DNA sequence analysis of the 53 human isolates of G. duodenalis showed that 50.9% (27/53) of the isolates belonged to assemblage B, 34.0% (18/53) to assemblage A, 11.3% (6/53) to assemblage E, 1.9% (1/53) to assemblage B/E, and 1.9% (1/53) to assemblage B/D. The bg and gdh gene sequences from the 34 isolates obtained from calves revealed the livestock-specific assemblage E and zoonotic assemblages A and B. Giardia duodenalis assemblage E was found in the majority of the calf isolates (82.3%, 28/34), while assemblages A and B were only found in 11.8% (4/34) and 5.9% (2/34) of the isolates, respectively. The assemblages of G. duodenalis identified from children and calves are shown in Figure 2.
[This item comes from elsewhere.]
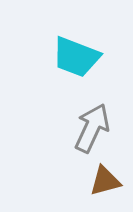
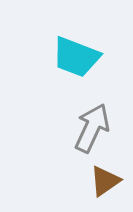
brown triangle: rotated 20 degrees counterclockwise
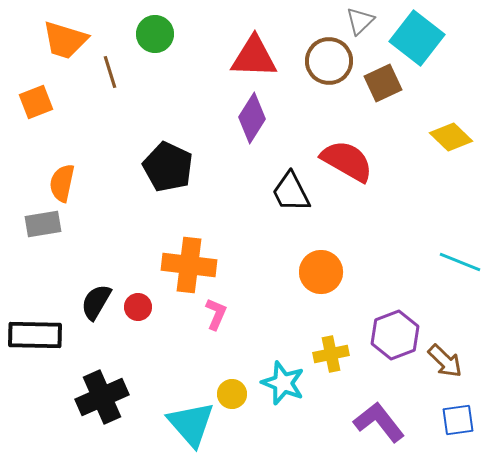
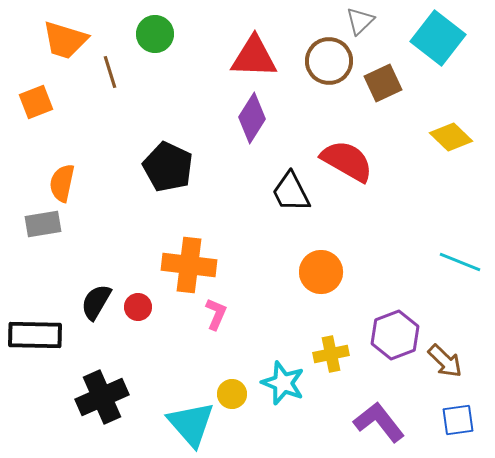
cyan square: moved 21 px right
Multiple alignment analysis of representative sequences obtained from assemblages A, B, D, and E revealed distinct sequence differences among the assemblages. A total of eight isolates were simultaneously amplified at these three loci, and subsequent analysis revealed six MLGs (MLG1 to MLG6) of G. duodenalis in children (Table 2).

3.6. Phylogenetic Analysis

Phylogenetic analysis of G. duodenalis isolates was performed using sequences from the bg, gdh, and tpi genes as well as tandem sequences of the bg, gdh, and tpi genes to clarify the evolutionary relationship between assemblage isolates of G. duodenalis.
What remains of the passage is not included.